- Prompt
Copy the entries out again in full.
START Task material
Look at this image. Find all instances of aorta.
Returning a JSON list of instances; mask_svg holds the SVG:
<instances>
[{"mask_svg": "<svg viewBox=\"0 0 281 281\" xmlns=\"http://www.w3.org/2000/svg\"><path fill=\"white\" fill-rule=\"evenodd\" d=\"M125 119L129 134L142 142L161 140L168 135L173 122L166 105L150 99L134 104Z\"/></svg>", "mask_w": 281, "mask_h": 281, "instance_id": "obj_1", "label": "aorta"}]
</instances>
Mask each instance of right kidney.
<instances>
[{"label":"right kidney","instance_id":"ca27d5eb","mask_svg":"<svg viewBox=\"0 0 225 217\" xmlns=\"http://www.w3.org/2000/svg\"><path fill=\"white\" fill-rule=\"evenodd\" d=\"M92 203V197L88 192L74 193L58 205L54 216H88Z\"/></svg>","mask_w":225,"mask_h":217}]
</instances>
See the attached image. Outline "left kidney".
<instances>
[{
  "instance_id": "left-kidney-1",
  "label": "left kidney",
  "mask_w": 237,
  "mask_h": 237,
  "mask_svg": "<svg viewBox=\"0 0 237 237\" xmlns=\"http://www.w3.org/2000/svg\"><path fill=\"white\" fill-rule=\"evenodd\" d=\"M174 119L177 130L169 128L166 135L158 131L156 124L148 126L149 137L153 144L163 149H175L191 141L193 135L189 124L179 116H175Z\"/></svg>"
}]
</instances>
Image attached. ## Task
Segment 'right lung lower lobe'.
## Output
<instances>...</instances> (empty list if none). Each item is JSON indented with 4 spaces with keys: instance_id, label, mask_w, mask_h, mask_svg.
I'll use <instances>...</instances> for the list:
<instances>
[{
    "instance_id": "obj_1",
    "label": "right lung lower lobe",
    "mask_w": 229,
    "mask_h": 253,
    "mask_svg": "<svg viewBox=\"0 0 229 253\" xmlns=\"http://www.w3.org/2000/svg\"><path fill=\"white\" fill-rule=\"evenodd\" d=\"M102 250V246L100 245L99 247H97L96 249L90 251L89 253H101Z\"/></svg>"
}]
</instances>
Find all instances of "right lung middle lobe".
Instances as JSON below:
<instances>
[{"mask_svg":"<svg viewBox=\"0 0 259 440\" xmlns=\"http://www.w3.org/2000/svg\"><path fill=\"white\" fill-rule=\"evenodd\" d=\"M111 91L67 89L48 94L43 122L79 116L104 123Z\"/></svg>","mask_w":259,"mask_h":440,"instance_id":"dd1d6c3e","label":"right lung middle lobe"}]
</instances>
END Task material
- Finished task
Look at this image. Find all instances of aorta.
Returning a JSON list of instances; mask_svg holds the SVG:
<instances>
[{"mask_svg": "<svg viewBox=\"0 0 281 281\" xmlns=\"http://www.w3.org/2000/svg\"><path fill=\"white\" fill-rule=\"evenodd\" d=\"M125 119L129 134L142 142L161 140L168 135L173 122L166 105L150 99L134 104Z\"/></svg>", "mask_w": 281, "mask_h": 281, "instance_id": "obj_1", "label": "aorta"}]
</instances>
Mask each instance of right kidney.
<instances>
[{"label":"right kidney","instance_id":"ca27d5eb","mask_svg":"<svg viewBox=\"0 0 225 217\" xmlns=\"http://www.w3.org/2000/svg\"><path fill=\"white\" fill-rule=\"evenodd\" d=\"M92 203V197L88 192L74 193L58 205L54 216H88Z\"/></svg>","mask_w":225,"mask_h":217}]
</instances>
See the attached image. Outline "left kidney".
<instances>
[{
  "instance_id": "left-kidney-1",
  "label": "left kidney",
  "mask_w": 237,
  "mask_h": 237,
  "mask_svg": "<svg viewBox=\"0 0 237 237\" xmlns=\"http://www.w3.org/2000/svg\"><path fill=\"white\" fill-rule=\"evenodd\" d=\"M174 119L177 130L169 128L166 135L158 131L156 124L148 126L149 137L153 144L163 149H175L191 141L193 135L189 124L179 116H175Z\"/></svg>"
}]
</instances>
Image attached. ## Task
Segment 'right lung lower lobe'.
## Output
<instances>...</instances> (empty list if none). Each item is JSON indented with 4 spaces with keys: instance_id, label, mask_w, mask_h, mask_svg.
I'll use <instances>...</instances> for the list:
<instances>
[{
    "instance_id": "obj_1",
    "label": "right lung lower lobe",
    "mask_w": 229,
    "mask_h": 253,
    "mask_svg": "<svg viewBox=\"0 0 229 253\" xmlns=\"http://www.w3.org/2000/svg\"><path fill=\"white\" fill-rule=\"evenodd\" d=\"M102 250V246L100 245L99 247H97L96 249L90 251L89 253H101Z\"/></svg>"
}]
</instances>
Find all instances of "right lung middle lobe".
Instances as JSON below:
<instances>
[{"mask_svg":"<svg viewBox=\"0 0 259 440\" xmlns=\"http://www.w3.org/2000/svg\"><path fill=\"white\" fill-rule=\"evenodd\" d=\"M111 91L67 89L48 94L43 122L79 116L104 123Z\"/></svg>","mask_w":259,"mask_h":440,"instance_id":"dd1d6c3e","label":"right lung middle lobe"}]
</instances>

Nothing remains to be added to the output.